— TRY IT —
In the data below, locate each line with the word "Administration" and list it.

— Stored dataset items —
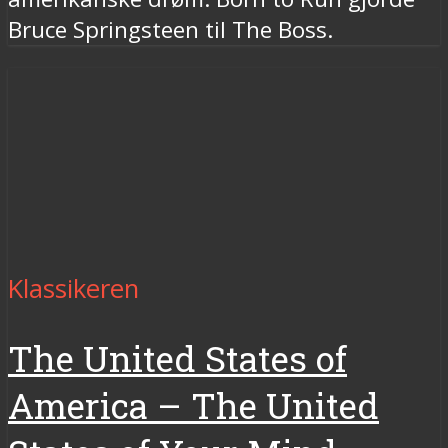
Bruce Springsteen til The Boss.
Klassikeren
The United States of
America – The United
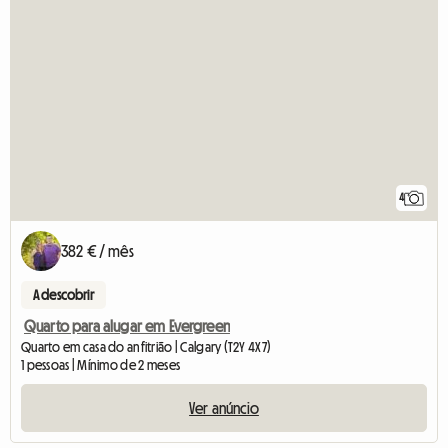
4
382 € / mês
A descobrir
Quarto para alugar em Evergreen
Quarto em casa do anfitrião | Calgary (T2Y 4X7)
1 pessoas | Mínimo de 2 meses
Ver anúncio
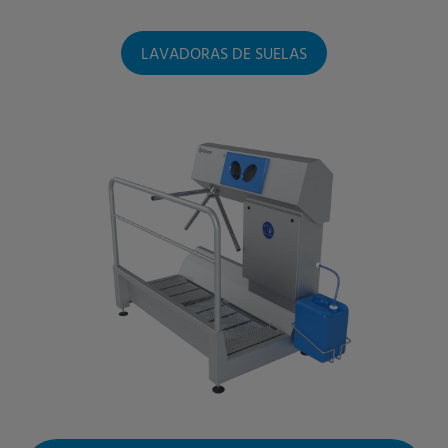
LAVADORAS DE SUELAS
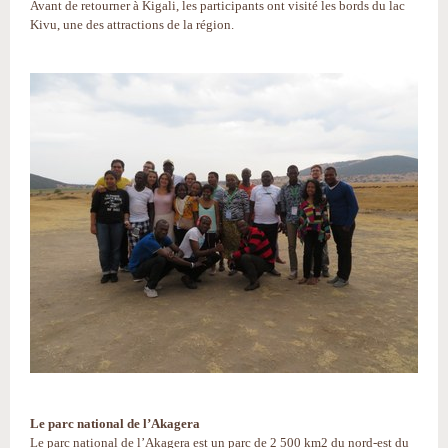
Avant de retourner à Kigali, les participants ont visité les bords du lac
Kivu, une des attractions de la région.
Le parc national de l’Akagera
Le parc national de l’Akagera est un parc de 2 500 km2 du nord-est du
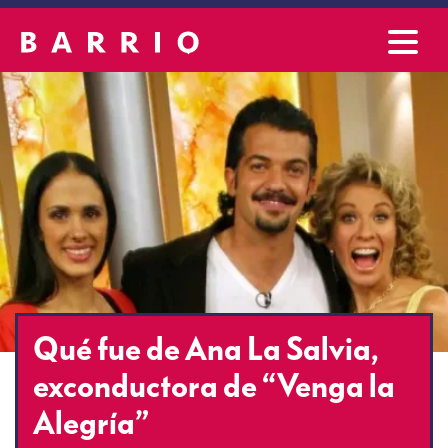
Qué fue de Ana La Salvia,
exconductora de “Venga la
Alegría”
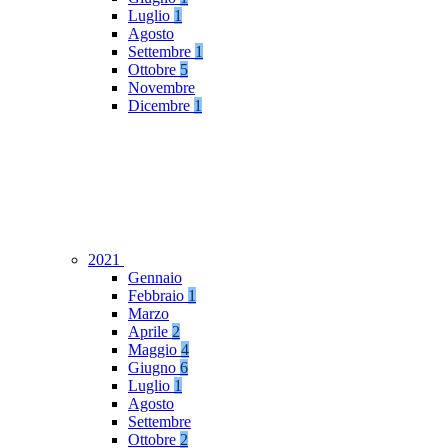
Luglio
1
Agosto
Settembre
1
Ottobre
5
Novembre
Dicembre
1
2021
Gennaio
Febbraio
1
Marzo
Aprile
2
Maggio
4
Giugno
6
Luglio
1
Agosto
Settembre
Ottobre
2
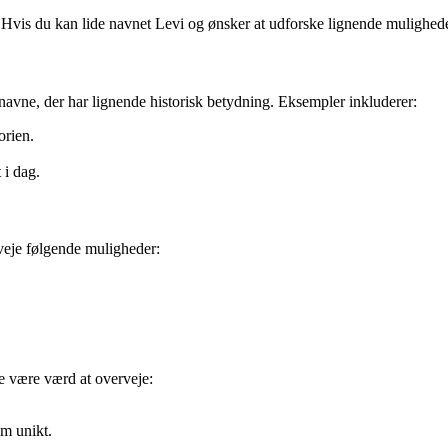
 Hvis du kan lide navnet Levi og ønsker at udforske lignende muligheder,
navne, der har lignende historisk betydning. Eksempler inkluderer:
orien.
 i dag.
veje følgende muligheder:
ne være værd at overveje:
om unikt.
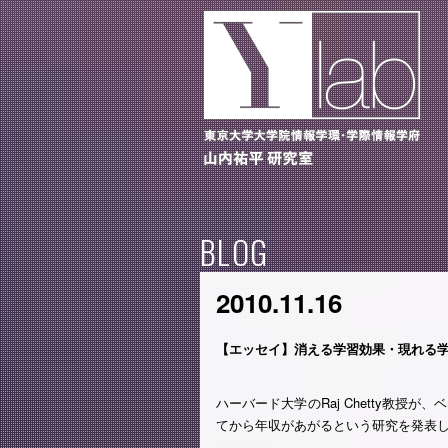
BLOG
2010.11.16
【エッセイ】消える学習効果・現れる
ハーバード大学のRaj Chetty教
てから年収があがるという研究を発表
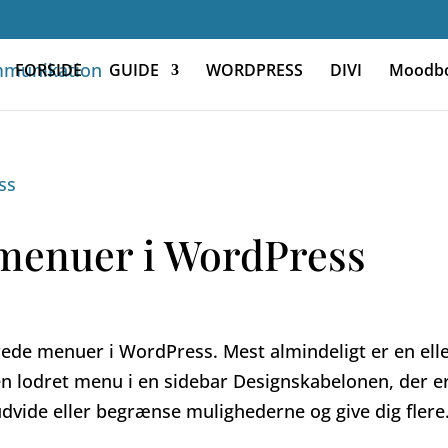
FORSIDE
GUIDE
WORDPRESS
DIVI
Moodb
 menuer i WordPress
rede menuer i WordPress. Mest almindeligt er en ell
en lodret menu i en sidebar Designskabelonen, der e
dvide eller begrænse mulighederne og give dig flere.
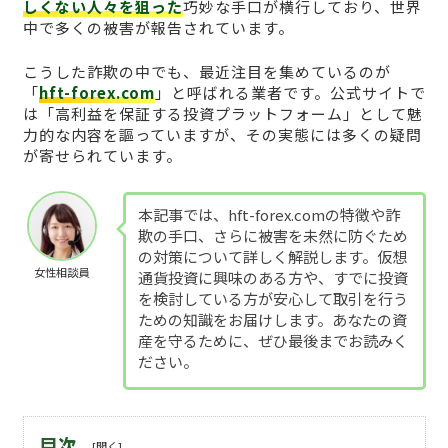
しくない人々を狙った
巧妙な手口が横行しており、世界
中で多くの被害が報告されています。
こうした詐欺の中でも、最近注目を集めているのが
「
hft-forex.com
」と呼ばれる業者です。公式サイトで
は「高利益を保証する投資プラットフォーム」として魅
力的な内容を謳っていますが、その実態には多くの疑問
が寄せられています。
本記事では、hft-forex.comの特徴や詐
欺の手口、さらに被害を未然に防ぐため
の対策について詳しく解説します。仮想
女性相談員
通貨投資に興味のある方や、すでに投資
を検討している方が安心して取引を行う
ための知識をお届けします。あなたの資
産を守るために、ぜひ最後までお読みく
ださい。
目次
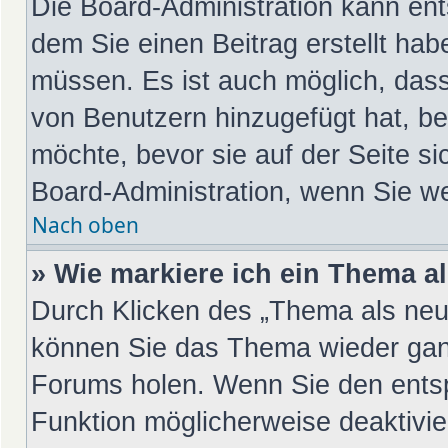
Die Board-Administration kann en
dem Sie einen Beitrag erstellt hab
müssen. Es ist auch möglich, dass
von Benutzern hinzugefügt hat, be
möchte, bevor sie auf der Seite si
Board-Administration, wenn Sie we
Nach oben
» Wie markiere ich ein Thema a
Durch Klicken des „Thema als neu 
können Sie das Thema wieder ganz
Forums holen. Wenn Sie den entsp
Funktion möglicherweise deaktivier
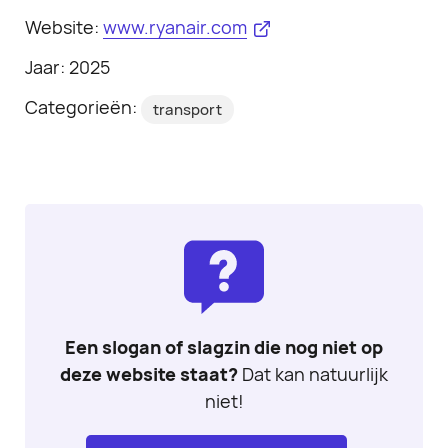
Website:
www.ryanair.com
Jaar: 2025
Categorieën:
transport
Een slogan of slagzin die nog niet op
deze website staat?
Dat kan natuurlijk
niet!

— RESULT —
Die Board-Administration kann en
Board-Administration, wenn Sie we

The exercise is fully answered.